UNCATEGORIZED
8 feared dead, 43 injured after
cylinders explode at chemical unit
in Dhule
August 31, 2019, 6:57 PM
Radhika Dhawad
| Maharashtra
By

YOUR TASK:
Provide an exact reproduction of all the entries shown above.

SOLUTION TO THE PROBLEM:
UNCATEGORIZED
8 feared dead, 43 injured after
cylinders explode at chemical unit
in Dhule
August 31, 2019, 6:57 PM
Radhika Dhawad
| Maharashtra
By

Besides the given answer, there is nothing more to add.